** Opening TASK INPUT block **
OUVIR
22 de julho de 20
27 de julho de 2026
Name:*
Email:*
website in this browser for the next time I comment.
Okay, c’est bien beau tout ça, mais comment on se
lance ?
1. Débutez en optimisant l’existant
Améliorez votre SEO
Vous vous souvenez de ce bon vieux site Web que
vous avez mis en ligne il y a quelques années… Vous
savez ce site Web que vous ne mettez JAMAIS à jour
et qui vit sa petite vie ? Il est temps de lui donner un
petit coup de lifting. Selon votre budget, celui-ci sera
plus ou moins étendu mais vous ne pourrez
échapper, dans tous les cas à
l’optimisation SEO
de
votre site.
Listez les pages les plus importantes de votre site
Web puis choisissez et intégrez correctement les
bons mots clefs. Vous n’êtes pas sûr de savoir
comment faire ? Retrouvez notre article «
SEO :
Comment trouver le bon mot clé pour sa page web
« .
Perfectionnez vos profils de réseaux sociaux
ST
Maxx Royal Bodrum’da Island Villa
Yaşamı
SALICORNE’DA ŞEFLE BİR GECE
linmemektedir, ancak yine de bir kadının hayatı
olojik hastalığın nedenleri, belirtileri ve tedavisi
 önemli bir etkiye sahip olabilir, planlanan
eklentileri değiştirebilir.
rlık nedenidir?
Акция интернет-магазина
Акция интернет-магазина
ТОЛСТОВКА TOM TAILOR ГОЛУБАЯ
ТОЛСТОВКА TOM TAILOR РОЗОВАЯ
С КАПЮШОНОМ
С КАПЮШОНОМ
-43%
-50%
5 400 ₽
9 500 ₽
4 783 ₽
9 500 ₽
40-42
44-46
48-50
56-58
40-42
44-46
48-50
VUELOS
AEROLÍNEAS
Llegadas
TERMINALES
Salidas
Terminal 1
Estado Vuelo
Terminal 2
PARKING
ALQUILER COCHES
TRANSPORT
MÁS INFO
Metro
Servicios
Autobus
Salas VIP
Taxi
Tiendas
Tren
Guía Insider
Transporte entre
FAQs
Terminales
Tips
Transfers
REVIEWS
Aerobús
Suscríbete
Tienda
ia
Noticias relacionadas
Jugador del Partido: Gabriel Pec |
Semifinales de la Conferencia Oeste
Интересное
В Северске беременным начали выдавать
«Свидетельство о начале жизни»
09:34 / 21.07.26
** Closing TASK INPUT block **
How many lines in this material contain the string "votre"? Only the number is wanted.

4